Recursive STARK

Ziren zkVM’s STARK aggregation framework is designed to efficiently prove the correct execution of complex MIPS programs. The system decomposes a single computation trace into parallelizable shard proofs and recursively compresses them into a single succinct STARK proof, ready for SNARK-layer wrapping and blockchain verification.

Shard Proof Generation

The first phase of the Ziren proving pipeline focuses on decomposing program execution and independently proving each segment in parallel. This is achieved through three tightly-coupled stages, each powered by a modular, multi-chip AIR engine (MipsAir).

1. Execution Sharding

Ziren starts by splitting the full program (typically a compiled MIPS ELF binary) into fixed-size execution shards. Each shard represents a window of sequential instructions and maintains precise context bridging—ensuring register state, memory, and all side effects remain coherent at shard boundaries. This enables sharding without losing program integrity.

Implementation Details:

Key functions:
- ZKMProver::get_program(elf) — Loads and prepares the program, setting up all state for sharding.
- ZKMProver::setup(elf) — Generates proving and verifying keys for all instruction groups.
AIR Mechanism:
- MipsAir is constructed as an enum, with each variant (“chip”) corresponding to a specific instruction type or system event (e.g., arithmetic, memory, branch, syscall, cryptographic precompiles).
- Each chip maintains its own trace table and constraints; all are initialized at this stage for the full instruction set.

2. Trace Generation (MipsAir Multi-Chip AIR)
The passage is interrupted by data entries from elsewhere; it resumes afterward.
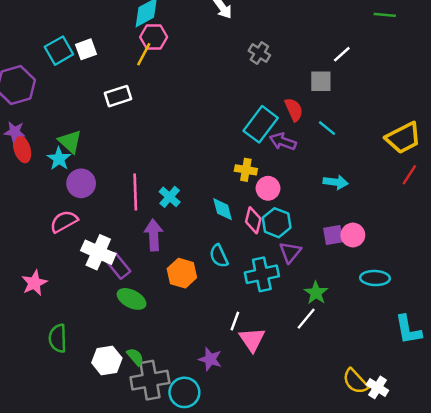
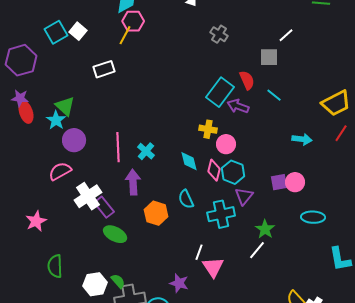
white square: (86, 49) -> (78, 31), turned -30
cyan arrow: (336, 182) -> (302, 139), moved
white cross: (98, 252) -> (88, 196), turned 32

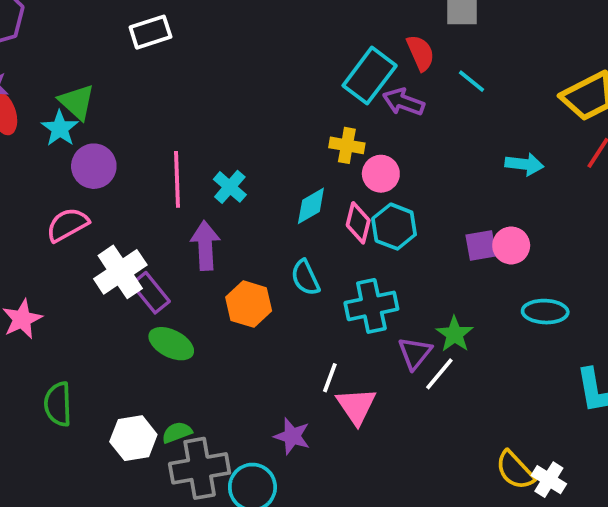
cyan diamond: (189, 161) -> (311, 206), turned 75
purple triangle: (244, 196) -> (415, 353), moved
green semicircle: (118, 281) -> (177, 432), turned -70

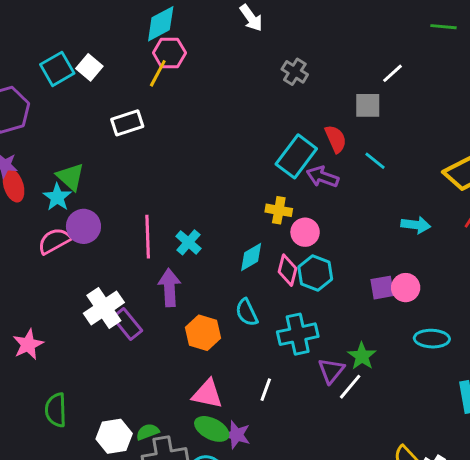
pink semicircle: (67, 225) -> (54, 241), moved
green ellipse: (171, 344) -> (212, 429), moved
pink triangle: (356, 406) -> (207, 394), moved, turned -44

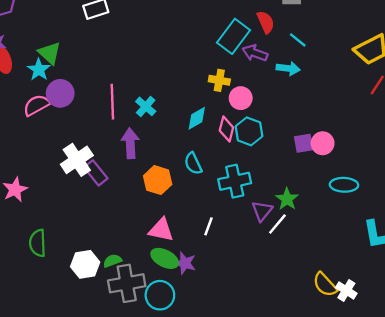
cyan arrow: (416, 225) -> (288, 68), moved

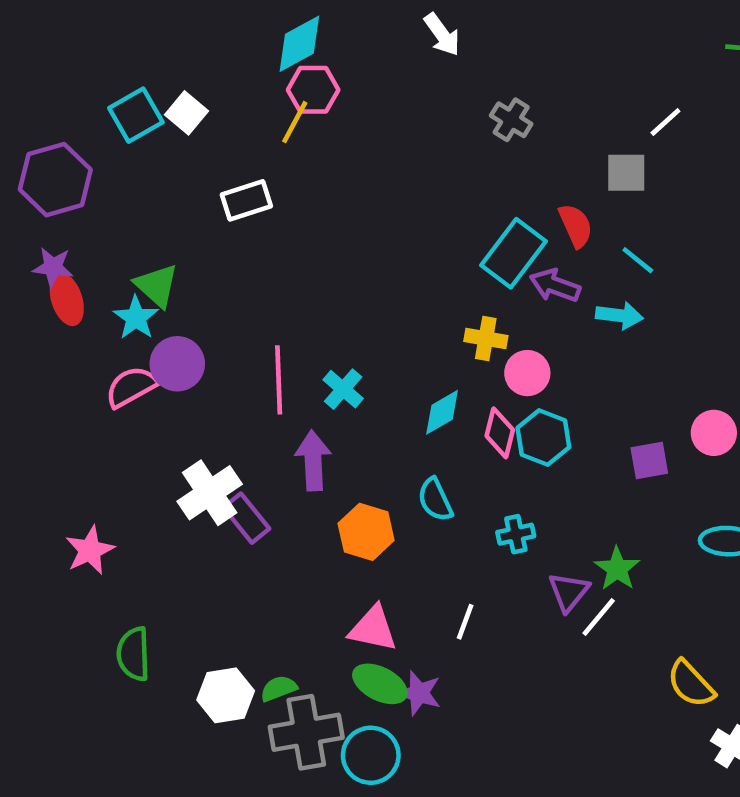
pink circle: (323, 143) -> (714, 433), moved
cyan cross: (235, 181) -> (516, 534), size x0.6
yellow semicircle: (325, 285) -> (691, 684), moved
Within each execution shard, Ziren simulates the MIPS instruction flow, recording every register transition, memory access, and I/O event. All transitions are encoded into polynomial trace tables—the algebraic backbone of STARK proofs.

Implementation Details:

Execution & Tracing:
- For every executed instruction, Ziren routes events to the appropriate MipsAir chip. For example, an ADD triggers AddSubChip, a LW updates MemoryInstructionsChip, a SHA256 syscall triggers Sha256CompressChip, etc.
- Control flow, branching, and exception handling are similarly mapped to dedicated chips.
- Chips such as CpuChip, ProgramChip, and MemoryGlobalChip capture global state transitions, while chips like SyscallChip or KeccakSpongeChip handle cryptographic or syscall logic.
Trace Table Output:
- Each chip serializes its events into field-valued tables (the “AIR trace”), ensuring all constraints are algebraically represented for later proof.
- This multi-chip design makes it straightforward to extend the VM: new instructions simply require a new chip and AIR variant.
Key function:
- ZKMProver::prove_core(pk, stdin, opts, context) — Runs the program shard, collects execution traces for each chip, and prepares them for proof.
- Internally uses: zkm_core_machine::utils::prove_with_context for low-level trace and context handling.

3. Shard Proof Construction

Once the trace for a shard is complete, Ziren independently generates a STARK proof for each shard using a combination of FRI (Fast Reed-Solomon IOP) and Merkle tree-based polynomial commitments. These proofs are self-contained, enabling parallel generation across multiple worker threads or machines.

Implementation Details:

Proof Orchestration:
- All per-chip traces are aggregated by a StarkMachine<MipsAir>, which enforces constraints, computes Merkle roots for polynomial commitments, and runs the FRI protocol.
Data Structures:
- ZKMCoreProof — Aggregates all individual ShardProofs.
- ShardProof — Contains the FRI transcript, Merkle root, and public values for a single execution shard.
Parallelism:
- Shard proofs are generated in parallel, as all trace and constraint evaluation is isolated to each shard.

Engineering Note:

By leveraging parallelism and a modular multi-chip AIR design, Ziren dramatically reduces total proving time and supports rapid evolution of the underlying VM semantics.

Recursive Aggregation

After all shard proofs are generated, Ziren applies a multi-layer recursive aggregation engine to compress them into a single STARK proof. This process, powered by the RecursionAir engine, enables massive scalability and seamless integration with SNARK-friendly elliptic curves.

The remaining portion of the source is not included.